In the data below, find every line that has the string "SundayMondayTuesdayWednesdayThursdayFrid", and copy it.

[Dataset entries]
↓

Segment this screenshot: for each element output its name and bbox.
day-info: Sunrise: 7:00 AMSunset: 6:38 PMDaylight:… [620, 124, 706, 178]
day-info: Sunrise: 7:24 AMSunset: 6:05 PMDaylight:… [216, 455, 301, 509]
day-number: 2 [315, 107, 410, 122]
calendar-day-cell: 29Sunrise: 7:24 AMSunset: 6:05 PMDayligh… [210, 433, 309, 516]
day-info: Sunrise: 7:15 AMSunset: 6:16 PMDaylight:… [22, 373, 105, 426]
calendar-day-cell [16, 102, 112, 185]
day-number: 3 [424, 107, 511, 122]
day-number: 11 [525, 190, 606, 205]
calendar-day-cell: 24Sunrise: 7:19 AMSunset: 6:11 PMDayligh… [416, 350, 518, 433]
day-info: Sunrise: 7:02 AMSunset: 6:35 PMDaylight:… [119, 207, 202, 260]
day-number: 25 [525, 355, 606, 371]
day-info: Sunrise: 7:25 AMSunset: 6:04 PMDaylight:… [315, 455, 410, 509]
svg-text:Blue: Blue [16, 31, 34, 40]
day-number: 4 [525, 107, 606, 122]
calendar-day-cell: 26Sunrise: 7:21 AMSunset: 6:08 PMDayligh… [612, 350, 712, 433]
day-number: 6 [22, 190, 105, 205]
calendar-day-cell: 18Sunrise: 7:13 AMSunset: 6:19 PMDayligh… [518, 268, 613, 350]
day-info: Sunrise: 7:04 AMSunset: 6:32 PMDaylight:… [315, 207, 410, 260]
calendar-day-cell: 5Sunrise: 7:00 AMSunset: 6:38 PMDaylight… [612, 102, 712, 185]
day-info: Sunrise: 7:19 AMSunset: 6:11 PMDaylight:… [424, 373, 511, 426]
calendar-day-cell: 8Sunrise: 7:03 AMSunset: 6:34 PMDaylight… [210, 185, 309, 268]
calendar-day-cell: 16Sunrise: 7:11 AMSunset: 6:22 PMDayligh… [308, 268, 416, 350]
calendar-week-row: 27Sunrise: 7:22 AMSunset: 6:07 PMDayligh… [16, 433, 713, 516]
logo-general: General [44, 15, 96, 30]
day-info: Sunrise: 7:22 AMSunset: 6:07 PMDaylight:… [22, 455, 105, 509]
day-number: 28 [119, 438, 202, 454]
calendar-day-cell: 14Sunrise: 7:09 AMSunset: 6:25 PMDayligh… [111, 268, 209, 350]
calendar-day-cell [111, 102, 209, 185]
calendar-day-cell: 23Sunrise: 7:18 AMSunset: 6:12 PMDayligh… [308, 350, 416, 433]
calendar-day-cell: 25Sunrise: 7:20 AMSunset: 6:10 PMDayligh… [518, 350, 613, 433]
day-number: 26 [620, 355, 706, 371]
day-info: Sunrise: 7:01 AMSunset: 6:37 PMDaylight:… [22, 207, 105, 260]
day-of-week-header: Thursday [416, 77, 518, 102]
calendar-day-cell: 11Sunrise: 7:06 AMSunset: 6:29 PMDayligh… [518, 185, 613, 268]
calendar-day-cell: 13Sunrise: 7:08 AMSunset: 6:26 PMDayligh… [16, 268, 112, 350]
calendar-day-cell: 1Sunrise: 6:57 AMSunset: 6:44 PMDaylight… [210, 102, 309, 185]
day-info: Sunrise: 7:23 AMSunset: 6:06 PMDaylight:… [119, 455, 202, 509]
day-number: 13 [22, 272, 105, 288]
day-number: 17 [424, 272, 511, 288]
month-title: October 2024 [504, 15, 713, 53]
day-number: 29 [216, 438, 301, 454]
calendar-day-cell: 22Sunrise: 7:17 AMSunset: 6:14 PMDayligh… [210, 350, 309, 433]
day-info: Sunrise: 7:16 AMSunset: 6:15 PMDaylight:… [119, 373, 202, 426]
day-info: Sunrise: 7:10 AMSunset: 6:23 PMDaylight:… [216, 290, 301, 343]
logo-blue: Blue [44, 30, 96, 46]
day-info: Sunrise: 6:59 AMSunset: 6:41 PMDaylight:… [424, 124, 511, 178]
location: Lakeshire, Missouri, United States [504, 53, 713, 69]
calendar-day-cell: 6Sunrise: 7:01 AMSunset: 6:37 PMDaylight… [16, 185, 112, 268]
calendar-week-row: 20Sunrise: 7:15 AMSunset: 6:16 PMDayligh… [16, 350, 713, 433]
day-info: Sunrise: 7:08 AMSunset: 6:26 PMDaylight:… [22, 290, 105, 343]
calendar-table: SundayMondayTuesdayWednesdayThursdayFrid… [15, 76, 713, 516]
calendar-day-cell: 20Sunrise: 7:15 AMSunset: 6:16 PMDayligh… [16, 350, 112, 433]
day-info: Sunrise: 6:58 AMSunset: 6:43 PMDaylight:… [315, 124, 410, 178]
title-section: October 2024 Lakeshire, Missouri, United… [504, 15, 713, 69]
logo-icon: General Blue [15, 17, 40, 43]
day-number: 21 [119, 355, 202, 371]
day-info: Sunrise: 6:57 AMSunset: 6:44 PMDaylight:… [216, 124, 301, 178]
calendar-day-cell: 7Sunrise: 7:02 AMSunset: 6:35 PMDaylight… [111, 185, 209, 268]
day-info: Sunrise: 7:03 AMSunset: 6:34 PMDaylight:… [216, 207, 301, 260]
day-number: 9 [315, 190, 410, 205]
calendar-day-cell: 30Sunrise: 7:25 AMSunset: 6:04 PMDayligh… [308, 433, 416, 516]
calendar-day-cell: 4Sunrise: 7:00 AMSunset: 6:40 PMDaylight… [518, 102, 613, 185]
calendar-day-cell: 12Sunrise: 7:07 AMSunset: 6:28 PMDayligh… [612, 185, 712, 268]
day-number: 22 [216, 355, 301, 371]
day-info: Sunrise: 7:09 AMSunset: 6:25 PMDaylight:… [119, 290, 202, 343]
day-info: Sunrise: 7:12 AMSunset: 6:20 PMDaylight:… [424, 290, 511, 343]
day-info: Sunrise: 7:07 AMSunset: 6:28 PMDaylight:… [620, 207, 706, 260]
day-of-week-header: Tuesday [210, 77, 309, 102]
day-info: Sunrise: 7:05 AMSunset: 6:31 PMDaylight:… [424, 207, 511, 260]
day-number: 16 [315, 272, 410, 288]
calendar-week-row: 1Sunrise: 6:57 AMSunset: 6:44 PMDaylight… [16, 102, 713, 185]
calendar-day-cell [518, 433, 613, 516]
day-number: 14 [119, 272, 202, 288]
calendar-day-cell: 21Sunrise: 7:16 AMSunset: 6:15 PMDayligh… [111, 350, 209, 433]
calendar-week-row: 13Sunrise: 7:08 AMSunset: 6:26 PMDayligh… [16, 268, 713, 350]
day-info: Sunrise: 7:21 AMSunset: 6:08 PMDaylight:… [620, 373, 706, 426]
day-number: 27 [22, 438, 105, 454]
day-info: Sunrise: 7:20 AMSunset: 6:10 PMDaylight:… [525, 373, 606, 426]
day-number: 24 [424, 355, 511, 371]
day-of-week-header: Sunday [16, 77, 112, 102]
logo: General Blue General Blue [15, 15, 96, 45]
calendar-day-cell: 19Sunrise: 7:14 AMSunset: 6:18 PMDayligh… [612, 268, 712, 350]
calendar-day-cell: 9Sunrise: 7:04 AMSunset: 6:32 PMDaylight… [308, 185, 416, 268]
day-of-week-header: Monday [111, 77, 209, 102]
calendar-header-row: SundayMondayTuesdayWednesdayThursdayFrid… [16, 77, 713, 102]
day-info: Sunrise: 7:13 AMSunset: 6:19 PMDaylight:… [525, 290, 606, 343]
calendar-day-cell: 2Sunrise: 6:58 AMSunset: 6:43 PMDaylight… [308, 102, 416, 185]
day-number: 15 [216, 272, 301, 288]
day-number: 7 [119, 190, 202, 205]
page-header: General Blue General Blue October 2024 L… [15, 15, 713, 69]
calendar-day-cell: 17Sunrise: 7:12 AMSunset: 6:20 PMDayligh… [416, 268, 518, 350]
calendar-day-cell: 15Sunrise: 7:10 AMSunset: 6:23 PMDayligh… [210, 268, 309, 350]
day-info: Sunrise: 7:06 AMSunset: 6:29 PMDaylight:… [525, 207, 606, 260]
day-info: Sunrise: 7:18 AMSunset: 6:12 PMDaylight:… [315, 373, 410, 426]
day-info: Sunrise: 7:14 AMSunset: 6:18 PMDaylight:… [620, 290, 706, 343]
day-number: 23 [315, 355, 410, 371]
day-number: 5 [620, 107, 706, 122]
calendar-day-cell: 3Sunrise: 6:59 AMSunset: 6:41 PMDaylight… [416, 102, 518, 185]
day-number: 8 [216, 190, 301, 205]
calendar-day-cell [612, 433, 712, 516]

↑

● **TASK ANSWER**
calendar-table: SundayMondayTuesdayWednesdayThursdayFrid… [15, 76, 713, 516]
calendar-header-row: SundayMondayTuesdayWednesdayThursdayFrid… [16, 77, 713, 102]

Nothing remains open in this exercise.